| Task to carry out |
With the images set aside, retype every record below character for character.

<<<<

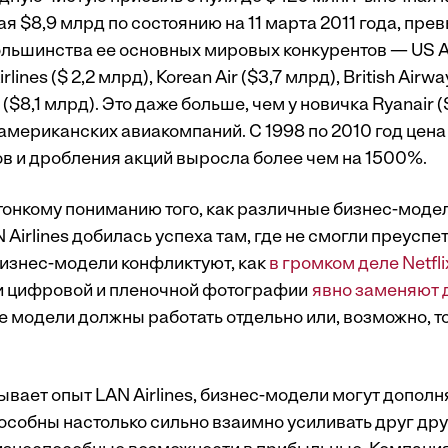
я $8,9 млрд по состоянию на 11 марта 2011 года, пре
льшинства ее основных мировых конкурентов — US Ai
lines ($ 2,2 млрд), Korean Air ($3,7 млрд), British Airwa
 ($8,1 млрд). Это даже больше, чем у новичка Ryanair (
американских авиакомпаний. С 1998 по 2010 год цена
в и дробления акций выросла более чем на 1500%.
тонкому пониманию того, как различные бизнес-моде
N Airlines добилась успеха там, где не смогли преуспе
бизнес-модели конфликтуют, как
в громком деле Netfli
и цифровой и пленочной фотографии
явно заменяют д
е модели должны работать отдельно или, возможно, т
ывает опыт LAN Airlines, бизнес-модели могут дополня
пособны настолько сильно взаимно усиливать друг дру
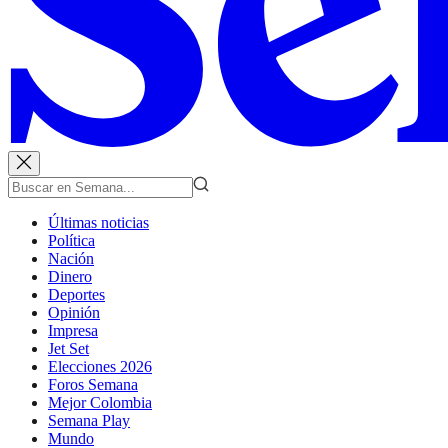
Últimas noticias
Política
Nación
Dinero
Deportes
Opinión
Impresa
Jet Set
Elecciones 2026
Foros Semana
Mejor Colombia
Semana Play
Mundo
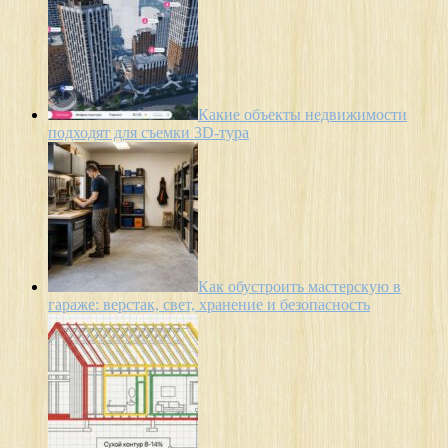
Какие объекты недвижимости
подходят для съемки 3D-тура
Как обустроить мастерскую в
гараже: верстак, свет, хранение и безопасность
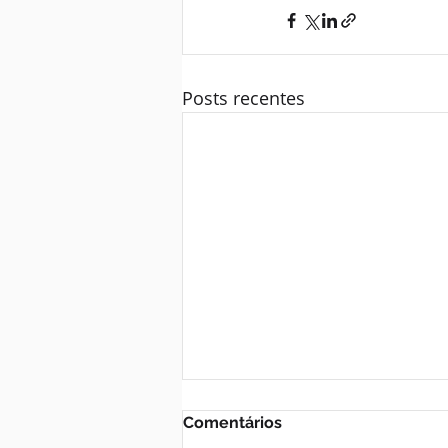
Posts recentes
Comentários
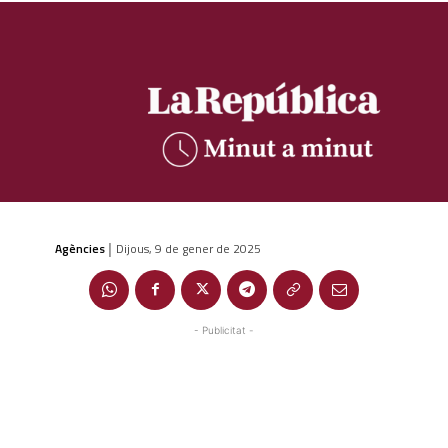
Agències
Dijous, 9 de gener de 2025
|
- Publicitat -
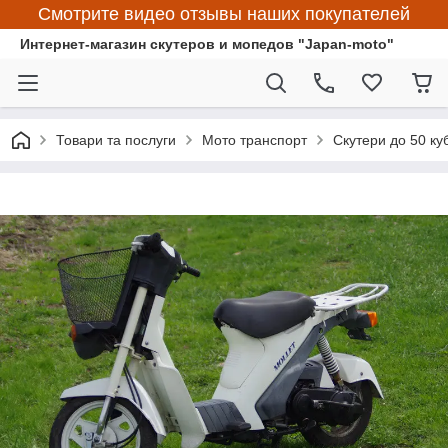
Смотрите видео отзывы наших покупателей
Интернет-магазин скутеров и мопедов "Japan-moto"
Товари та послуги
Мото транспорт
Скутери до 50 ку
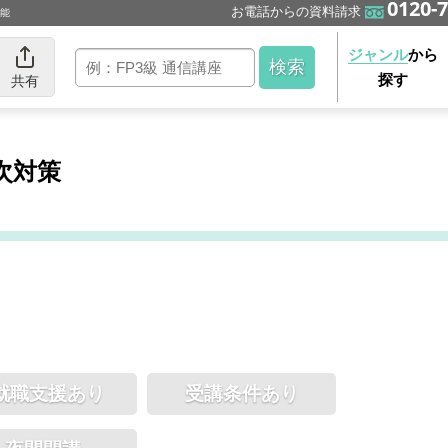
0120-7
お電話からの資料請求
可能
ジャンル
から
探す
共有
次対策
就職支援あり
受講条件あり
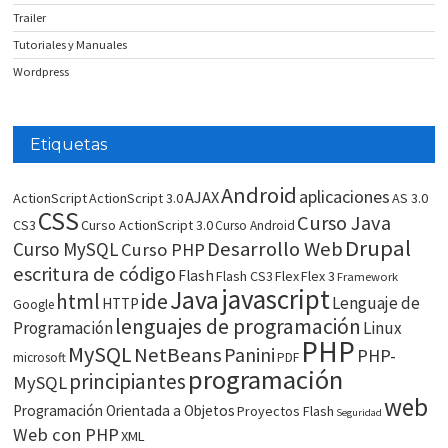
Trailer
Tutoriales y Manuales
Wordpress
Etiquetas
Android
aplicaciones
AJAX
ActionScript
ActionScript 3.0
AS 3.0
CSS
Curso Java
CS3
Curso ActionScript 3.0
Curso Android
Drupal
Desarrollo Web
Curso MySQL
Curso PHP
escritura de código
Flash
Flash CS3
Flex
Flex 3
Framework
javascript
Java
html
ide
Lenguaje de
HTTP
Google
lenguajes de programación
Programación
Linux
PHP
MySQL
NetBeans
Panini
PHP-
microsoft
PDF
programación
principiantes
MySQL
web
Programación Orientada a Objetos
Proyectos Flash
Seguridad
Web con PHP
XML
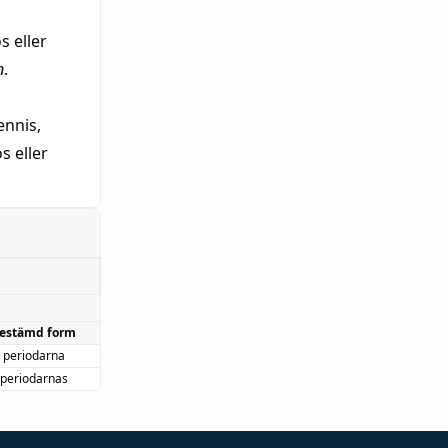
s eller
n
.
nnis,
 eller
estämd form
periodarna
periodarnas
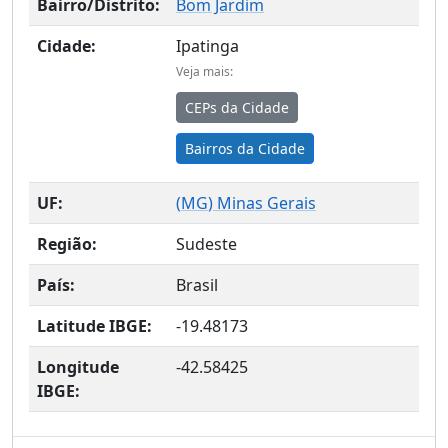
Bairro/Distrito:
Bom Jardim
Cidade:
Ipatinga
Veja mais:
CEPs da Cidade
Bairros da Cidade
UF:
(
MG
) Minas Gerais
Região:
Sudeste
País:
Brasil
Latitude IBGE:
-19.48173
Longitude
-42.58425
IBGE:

>>>>

| Worked solution |
я $8,9 млрд по состоянию на 11 марта 2011 года, пре
льшинства ее основных мировых конкурентов — US Ai
lines ($ 2,2 млрд), Korean Air ($3,7 млрд), British Airwa
 ($8,1 млрд). Это даже больше, чем у новичка Ryanair (
американских авиакомпаний. С 1998 по 2010 год цена
в и дробления акций выросла более чем на 1500%.
тонкому пониманию того, как различные бизнес-моде
N Airlines добилась успеха там, где не смогли преуспе
бизнес-модели конфликтуют, как
в громком деле Netfli
и цифровой и пленочной фотографии
явно заменяют д
е модели должны работать отдельно или, возможно, т
ывает опыт LAN Airlines, бизнес-модели могут дополня
пособны настолько сильно взаимно усиливать друг дру
Últimas noticias
Política
Nación
Dinero
Deportes
Opinión
Impresa
Jet Set
Elecciones 2026
Foros Semana
Mejor Colombia
Semana Play
Mundo
Какие объекты недвижимости
подходят для съемки 3D-тура
Как обустроить мастерскую в
гараже: верстак, свет, хранение и безопасность
Posts recentes
Comentários
Agències
Dijous, 9 de gener de 2025
|
- Publicitat -
Смотрите видео отзывы наших покупателей
Интернет-магазин скутеров и мопедов "Japan-moto"
Товари та послуги
Мото транспорт
Скутери до 50 ку
0120-7
お電話からの資料請求
可能
ジャンル
から
探す
共有
次対策
就職支援あり
受講条件あり
Trailer
Tutoriales y Manuales
Wordpress
Etiquetas
Android
aplicaciones
AJAX
ActionScript
ActionScript 3.0
AS 3.0
CSS
Curso Java
CS3
Curso ActionScript 3.0
Curso Android
Drupal
Desarrollo Web
Curso MySQL
Curso PHP
escritura de código
Flash
Flash CS3
Flex
Flex 3
Framework
javascript
Java
html
ide
Lenguaje de
HTTP
Google
lenguajes de programación
Programación
Linux
PHP
MySQL
NetBeans
Panini
PHP-
microsoft
PDF
programación
principiantes
MySQL
web
Programación Orientada a Objetos
Proyectos Flash
Seguridad
Web con PHP
XML
s eller
n
.
nnis,
 eller
estämd form
periodarna
periodarnas
Bairro/Distrito:
Bom Jardim
Cidade:
Ipatinga
Veja mais:
CEPs da Cidade
Bairros da Cidade
UF:
(
MG
) Minas Gerais
Região:
Sudeste
País:
Brasil
Latitude IBGE:
-19.48173
Longitude
-42.58425
IBGE:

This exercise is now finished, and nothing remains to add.